# WORK TO BE COMPLETED
Exactly as written, set down every entry once more.

----

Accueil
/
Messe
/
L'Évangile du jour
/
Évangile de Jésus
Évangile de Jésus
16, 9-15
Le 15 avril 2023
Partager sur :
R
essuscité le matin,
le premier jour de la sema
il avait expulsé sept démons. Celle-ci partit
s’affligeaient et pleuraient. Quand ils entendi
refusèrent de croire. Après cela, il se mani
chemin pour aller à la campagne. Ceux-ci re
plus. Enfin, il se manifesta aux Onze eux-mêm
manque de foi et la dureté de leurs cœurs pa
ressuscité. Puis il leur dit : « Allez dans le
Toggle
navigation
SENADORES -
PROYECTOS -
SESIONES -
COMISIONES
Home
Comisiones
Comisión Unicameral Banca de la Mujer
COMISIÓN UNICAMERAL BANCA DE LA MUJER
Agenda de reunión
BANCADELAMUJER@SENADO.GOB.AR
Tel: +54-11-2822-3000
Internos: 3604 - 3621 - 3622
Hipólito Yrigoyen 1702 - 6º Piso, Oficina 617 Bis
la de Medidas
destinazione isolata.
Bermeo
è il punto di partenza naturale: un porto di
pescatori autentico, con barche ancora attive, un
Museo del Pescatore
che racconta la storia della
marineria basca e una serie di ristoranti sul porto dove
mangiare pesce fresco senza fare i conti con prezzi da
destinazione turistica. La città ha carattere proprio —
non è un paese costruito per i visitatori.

----

# TASK ANSWER
Accueil
/
Messe
/
L'Évangile du jour
/
Évangile de Jésus
Évangile de Jésus
16, 9-15
Le 15 avril 2023
Partager sur :
R
essuscité le matin,
le premier jour de la sema
il avait expulsé sept démons. Celle-ci partit
s’affligeaient et pleuraient. Quand ils entendi
refusèrent de croire. Après cela, il se mani
chemin pour aller à la campagne. Ceux-ci re
plus. Enfin, il se manifesta aux Onze eux-mêm
manque de foi et la dureté de leurs cœurs pa
ressuscité. Puis il leur dit : « Allez dans le
Toggle
navigation
SENADORES -
PROYECTOS -
SESIONES -
COMISIONES
Home
Comisiones
Comisión Unicameral Banca de la Mujer
COMISIÓN UNICAMERAL BANCA DE LA MUJER
Agenda de reunión
BANCADELAMUJER@SENADO.GOB.AR
Tel: +54-11-2822-3000
Internos: 3604 - 3621 - 3622
Hipólito Yrigoyen 1702 - 6º Piso, Oficina 617 Bis
la de Medidas
destinazione isolata.
Bermeo
è il punto di partenza naturale: un porto di
pescatori autentico, con barche ancora attive, un
Museo del Pescatore
che racconta la storia della
marineria basca e una serie di ristoranti sul porto dove
mangiare pesce fresco senza fare i conti con prezzi da
destinazione turistica. La città ha carattere proprio —
non è un paese costruito per i visitatori.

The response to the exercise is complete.